Harvey’s book is a helpful volume that combines the task of digging into the world of the text and making the text understandable to us, the text of an alien culture. It’s divided into eight sections:
- The Genre of Paul’s Letters
- The Historical Background of Paul’s Letters
- The Theology of Paul’s Letters
- Preparing to Interpret Paul’s Letters
- Interpreting Passages in Paul’s Letters
- Communicating Passages in Paul’s Letters
- From Text to Sermon: Two Examples
- Selected Resources
In general, the book is well done and very informative. The first chapter discusses a number of issues concerning the genre of Paul’s letters, a helpful chapter that helps orient the reader to ancient letter writing and why it matters to interpretation. The second chapter on Paul’s historical background is not exactly light reading. Harvey meanders through the historical data in an effort to reconstruct a timeline on which to place Paul’s life and mission. This is a task that has occupied the pursuits of biblical scholars for centuries and Harvey ably navigates the difficult terrain. While some will doubtlessly disagree with some of his conclusions, but he is to be commended for the attention to detail he has given.
The chapter on Paul’s theology is more thematic than anything. Harvey makes no attempt to construct the theology of Paul (or even a theology), but rather a method, which he proposes to be antithetical in nature, particularly as it is conveyed through the Adam-Christ paradigm. He then spends a few pages discussing various themes that show up throughout the Pauline corpus. This is a helpful section in that it is concise enough to whet the appetite and (presumably!) prompt further study, yet does not pretend to answer all the questions that arise in such a study.

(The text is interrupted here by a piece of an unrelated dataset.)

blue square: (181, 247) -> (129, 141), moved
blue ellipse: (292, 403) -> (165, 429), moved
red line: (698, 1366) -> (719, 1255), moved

Chapter four primarily concerns textual issues–text criticism, grammar and syntax, and translation(s). Essentially, this chapter follows the dictum that before we can exegete the text, we must establish the text. As some of you may/may not know, I am not a big fan of doing textual criticism, but I acknowledge its importance and am glad to see Harvey has given it a place of importance in the process of interpretation.
Chapter five delves into other necessary elements to exegesis: historical background, geography, and literary and theological analysis. Here Harvey shows the same skill as with the construction of a Pauline timeline–he ably guides the reader on a necessarily truncated survey of Paul’s world and the events that led to its shape.

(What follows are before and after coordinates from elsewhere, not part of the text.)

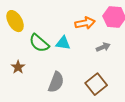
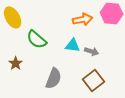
cyan triangle: (63, 43) -> (73, 45), moved
gray arrow: (103, 47) -> (92, 51), moved, turned 40

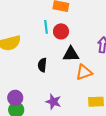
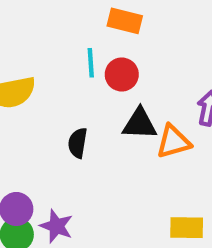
orange triangle: (84, 72) -> (173, 142), moved
purple star: (53, 102) -> (56, 226), moved

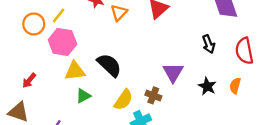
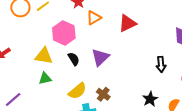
pink hexagon: (62, 42) -> (64, 33), moved
black semicircle: (109, 65) -> (74, 59), size x0.6
purple triangle: (173, 72) -> (100, 57), moved

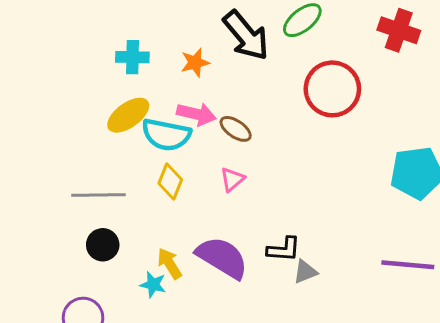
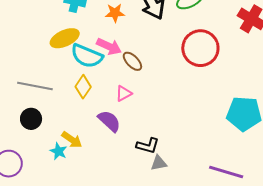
purple semicircle: (222, 258) -> (109, 121), moved, size x0.7
yellow arrow: (170, 263) -> (72, 140), turned 145

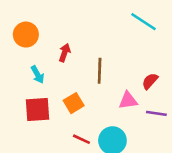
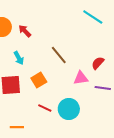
red arrow: (65, 53) -> (25, 31), moved, turned -64
brown line: (100, 71) -> (59, 55), turned -42
cyan arrow: (37, 75) -> (19, 58), moved

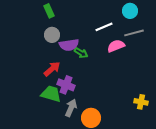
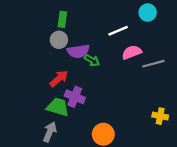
green rectangle: (49, 11) -> (62, 19), moved, turned 32
gray line: (134, 33) -> (153, 64), moved
gray arrow: (71, 108) -> (50, 132), moved

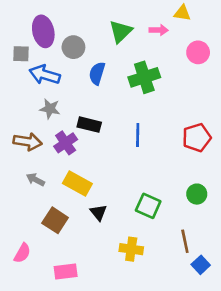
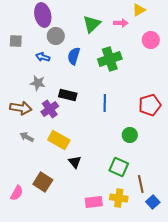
yellow triangle: (182, 13) -> (139, 10), turned -40
purple ellipse: (43, 31) -> (43, 15), moved
blue arrow: (45, 75) -> (43, 57), moved, size x0.6
green circle: (197, 194) -> (130, 135), moved
green square: (148, 206) -> (119, 167), moved
brown square: (55, 220) -> (43, 182), moved
yellow cross: (131, 249) -> (119, 198), moved
pink rectangle: (66, 271) -> (94, 202), moved

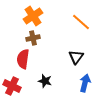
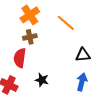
orange line: (81, 22) -> (66, 23), moved
black triangle: (76, 57) -> (83, 55), moved, turned 49

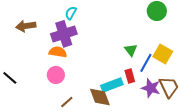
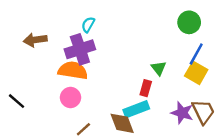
orange semicircle: (58, 52) -> (73, 70), size x1.4
blue line: (146, 63) -> (196, 54), moved
red rectangle: (130, 76) -> (146, 88), moved, turned 32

The next two chapters put wheels on the work that the previous chapters have helped create. Harvey guides the reader through the process of crafting a sermon based on the hermeneutical process detailed in the preceding pages.
The final chapter is essentially an annotated bibliography, offering readers a snapshot of the numerous tools available for the work of interpretation.
In sum, Harvey has written a very helpful book that will be of benefit to all who read it, though it is aimed at interpreters who have had less formal training.